Gracias por el apunte  :Smile: 

 *aj2r wrote:*   

>  *LinuxBlues wrote:*   Muchas gracias por tu apoyo aj2r. 
> 
> No se merecen  
> 
> Por cierto LinuxBlues ¿podrías explicar por aquí lo de que reiserfs en los núcleos 2.6 usa bloques de 128kB, y cómo hacer para que use 4kB y si se no ta la diferencia?

 

Cuantos más colaboremos mejor  :Smile: 

Saludos y muchas gracias a los dos  :Wink: 

----------

## LinuxBlues

 *aj2r wrote:*   

> Por cierto LinuxBlues ¿podrías explicar por aquí lo de que reiserfs en los núcleos 2.6 usa bloques de 128kB, y cómo hacer para que use 4kB y si se no ta la diferencia?

 

Estás en plenas pruebas de sistemas de ficheros, he aquí la puerta de entrada a mi casa:

 */etc/fstab wrote:*   

> 
> 
> /dev/hdb3               /home           reiserfs        noatime,nodiratime,nolargeio=1,data=writeback   0 0
> 
> 

 

Estoy por jurar que el data=writeback es redundante ya que reiserfs sólo usa caché de metadatos, pero de lo contrario el kernel me lo monta en ordered data mode   :Confused: 

----------

## aj2r

 *LinuxBlues wrote:*   

> 
> 
> Estoy por jurar que el data=writeback es redundante ya que reiserfs sólo usa caché de metadatos, pero de lo contrario el kernel me lo monta en ordered data mode  

 

Creo que ya he escrito antes por aquí la diferencia entre ordered y writeback.
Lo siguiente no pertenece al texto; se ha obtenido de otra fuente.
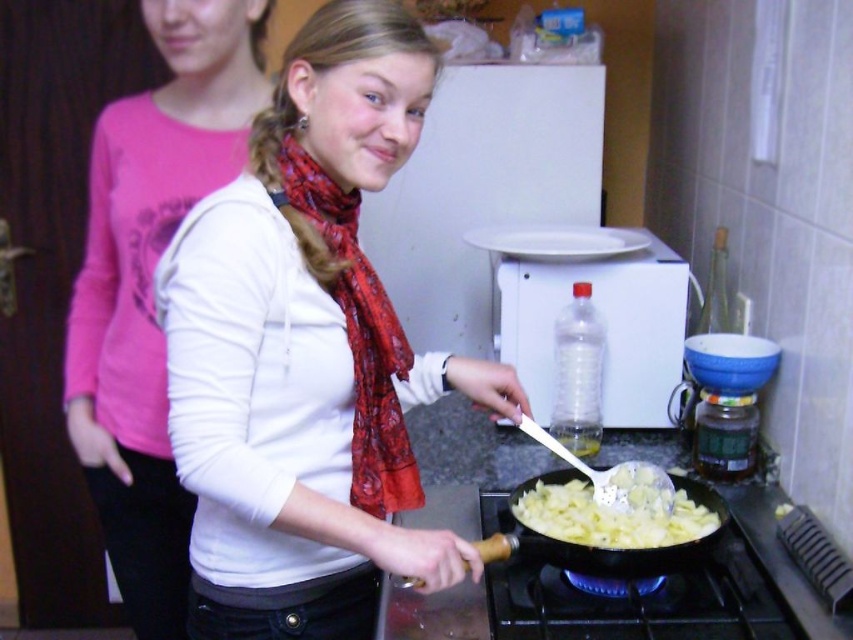 Measure the distance between point (x=619, y=557) and camera.

Point (x=619, y=557) and camera are 1.01 meters apart.

Can you confirm if blue flame gas stove at lower center is smaller than wooden handle pan at center?

Incorrect, blue flame gas stove at lower center is not smaller in size than wooden handle pan at center.

Between point (519, 592) and point (680, 557), which one is positioned behind?

The point (519, 592) is behind.

This screenshot has width=853, height=640. I want to click on blue flame gas stove at lower center, so click(x=636, y=589).

Does white matte scarf at center have a greater height compared to blue flame gas stove at lower center?

Yes.

Locate an element on the screen. This screenshot has width=853, height=640. white matte scarf at center is located at coordinates [308, 352].

Where is `white matte scarf at center`? white matte scarf at center is located at coordinates (308, 352).

Does pink fabric shirt at left appear over blue flame gas stove at lower center?

Correct, pink fabric shirt at left is located above blue flame gas stove at lower center.

In the scene shown: Who is shorter, pink fabric shirt at left or blue flame gas stove at lower center?

blue flame gas stove at lower center

Identify the location of pink fabric shirt at left. The image size is (853, 640). (149, 285).

Image resolution: width=853 pixels, height=640 pixels. In order to click on pink fabric shirt at left in this screenshot , I will do `click(149, 285)`.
Ordered es prácticamente tan seguro como un journal completo de los datos, mientras que writeback en un apagón o cuelgue del sistema probablemente hará que surjan inconsistencias en el sistema de ficheros. Los dos hacen sólo journalling de los metadatos, pero el algoritmo de escritura en disco es diferente.

----------

## pacho2

 *LinuxBlues wrote:*   

>  *aj2r wrote:*   Por cierto LinuxBlues ¿podrías explicar por aquí lo de que reiserfs en los núcleos 2.6 usa bloques de 128kB, y cómo hacer para que use 4kB y si se no ta la diferencia? 
> 
> Estás en plenas pruebas de sistemas de ficheros, he aquí la puerta de entrada a mi casa:
> 
>  */etc/fstab wrote:*   
> ...

 

Entonces lo de los bloques de 128kb u 4kb, se "regula" con la opción nolargeio?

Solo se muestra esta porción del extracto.